Türnich im Kopf, aber weit davon entfernt, in einem mexikanischen Waldzoo in Tuxtla Gutiérrez entdeckten Anja und Severin kurz nach der Übergabe einen Stein mit dem oben genannten Zitat von Francis Bacon. Es ist nicht der Stein des Anstoßes und auch nicht der Stein, der alles ins Rollen bringt, aber die Botschaft wird zum Wegweiser in die Zukunft von Schloss Türnich. Mit ihren Kindern, Hühnern und Hähnen, die Grace Jones, Britney oder James Brown genannt werden, bewohnt die junge Familie das „Schwedenhaus“ mitten im Wald von Türnich. Hier reifen die Pläne für eine nachhaltige Nutzung des Areals. Weil es nicht anders geht, wechselt Anja Hoensbroech, die sich als Juristin auf Völkerrecht und internationale Menschenrechte spezialisiert hat, ihren Beruf, plant, gestaltet und packt mit an, in der Gastronomie wie in der Landwirtschaft. Zwei begabte Köche, die ihr Handwerk in Sterne-Restaurants gelernt haben, servieren immer wieder freitags kulinarische Attraktionen wie „Vegan in sieben Gängen“, aber auch „Gutes vom Galloway-Rind“. Die Menüs sind stets von bester Bioqualität, Obst und Kräuter oft aus eigenem Anbau. Führungen, Firmenevents und Filmlocation, Wildkräuter-Workshops, Weihnachtsmarkt und Musik-Picknicks in den Gärten von Schloss Türnich ziehen viele Besucher an.
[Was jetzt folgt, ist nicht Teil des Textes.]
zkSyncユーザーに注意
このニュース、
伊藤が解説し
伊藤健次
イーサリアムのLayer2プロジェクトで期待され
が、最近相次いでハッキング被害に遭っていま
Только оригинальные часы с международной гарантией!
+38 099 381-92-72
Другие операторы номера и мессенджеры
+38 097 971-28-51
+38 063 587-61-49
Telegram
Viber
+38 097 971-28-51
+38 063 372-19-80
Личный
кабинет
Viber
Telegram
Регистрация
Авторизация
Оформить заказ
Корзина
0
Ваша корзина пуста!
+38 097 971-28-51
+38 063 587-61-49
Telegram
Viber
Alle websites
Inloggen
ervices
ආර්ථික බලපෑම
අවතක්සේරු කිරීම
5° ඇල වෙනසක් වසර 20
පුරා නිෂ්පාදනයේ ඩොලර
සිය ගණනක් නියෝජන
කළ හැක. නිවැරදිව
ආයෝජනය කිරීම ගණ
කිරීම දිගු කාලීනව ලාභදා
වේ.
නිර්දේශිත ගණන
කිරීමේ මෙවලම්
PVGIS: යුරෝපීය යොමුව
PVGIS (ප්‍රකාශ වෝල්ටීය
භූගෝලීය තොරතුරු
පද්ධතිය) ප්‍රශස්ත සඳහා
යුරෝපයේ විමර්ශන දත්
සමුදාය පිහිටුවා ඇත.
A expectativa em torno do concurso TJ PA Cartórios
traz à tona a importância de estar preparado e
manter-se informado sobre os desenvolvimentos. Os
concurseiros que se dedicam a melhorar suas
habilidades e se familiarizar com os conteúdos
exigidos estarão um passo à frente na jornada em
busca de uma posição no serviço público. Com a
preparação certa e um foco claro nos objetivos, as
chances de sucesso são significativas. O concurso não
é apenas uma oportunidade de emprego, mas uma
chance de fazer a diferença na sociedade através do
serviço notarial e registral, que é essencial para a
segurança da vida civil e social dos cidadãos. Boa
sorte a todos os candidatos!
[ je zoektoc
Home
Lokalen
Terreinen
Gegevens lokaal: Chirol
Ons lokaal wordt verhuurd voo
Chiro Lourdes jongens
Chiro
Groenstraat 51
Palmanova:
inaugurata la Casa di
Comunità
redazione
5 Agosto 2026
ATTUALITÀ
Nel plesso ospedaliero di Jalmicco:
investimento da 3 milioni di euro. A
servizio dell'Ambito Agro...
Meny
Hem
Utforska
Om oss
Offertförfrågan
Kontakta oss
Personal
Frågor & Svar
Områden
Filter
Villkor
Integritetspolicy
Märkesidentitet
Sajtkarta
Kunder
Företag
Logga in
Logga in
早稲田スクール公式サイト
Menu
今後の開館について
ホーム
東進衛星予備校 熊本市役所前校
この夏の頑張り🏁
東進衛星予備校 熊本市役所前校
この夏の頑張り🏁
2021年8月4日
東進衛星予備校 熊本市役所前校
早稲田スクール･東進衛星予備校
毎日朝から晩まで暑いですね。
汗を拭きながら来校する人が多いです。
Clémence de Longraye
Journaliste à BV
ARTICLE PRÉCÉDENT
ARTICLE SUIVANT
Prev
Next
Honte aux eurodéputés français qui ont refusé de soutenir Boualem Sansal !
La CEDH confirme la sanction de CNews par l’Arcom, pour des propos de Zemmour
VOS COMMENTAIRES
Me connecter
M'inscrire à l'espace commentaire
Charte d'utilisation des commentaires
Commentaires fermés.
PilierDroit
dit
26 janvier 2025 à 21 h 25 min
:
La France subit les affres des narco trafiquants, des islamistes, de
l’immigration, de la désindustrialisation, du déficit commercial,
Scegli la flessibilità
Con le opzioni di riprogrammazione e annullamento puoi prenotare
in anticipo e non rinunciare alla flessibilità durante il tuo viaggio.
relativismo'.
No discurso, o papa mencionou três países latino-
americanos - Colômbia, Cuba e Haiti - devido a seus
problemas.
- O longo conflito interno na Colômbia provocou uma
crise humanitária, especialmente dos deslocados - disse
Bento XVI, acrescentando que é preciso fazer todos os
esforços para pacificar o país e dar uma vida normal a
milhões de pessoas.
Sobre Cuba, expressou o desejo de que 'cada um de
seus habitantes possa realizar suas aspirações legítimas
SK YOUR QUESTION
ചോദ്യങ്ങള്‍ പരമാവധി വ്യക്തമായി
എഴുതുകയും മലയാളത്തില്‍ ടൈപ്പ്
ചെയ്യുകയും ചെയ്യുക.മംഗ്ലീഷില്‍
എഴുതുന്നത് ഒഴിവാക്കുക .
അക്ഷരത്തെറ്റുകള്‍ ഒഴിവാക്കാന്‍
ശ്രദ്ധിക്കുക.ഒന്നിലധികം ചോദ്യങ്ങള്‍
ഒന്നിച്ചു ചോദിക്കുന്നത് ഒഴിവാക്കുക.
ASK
Hochzeitspaare geben sich in der Kapelle oder im Lindenkranz im Park das Jawort, feiern anschließend im stilvoll eingerichteten Renteisaal. Der Schlossherr selbst nutzt die eigene Bühne, um Seminare und Gruppentrainings für Führungskräfte zu halten. Das Paar zieht alle Register im klassischen Repertoire der Nutzungsmöglichkeiten. Doch das sind erst die Anfänge von dem, was einmal werden soll.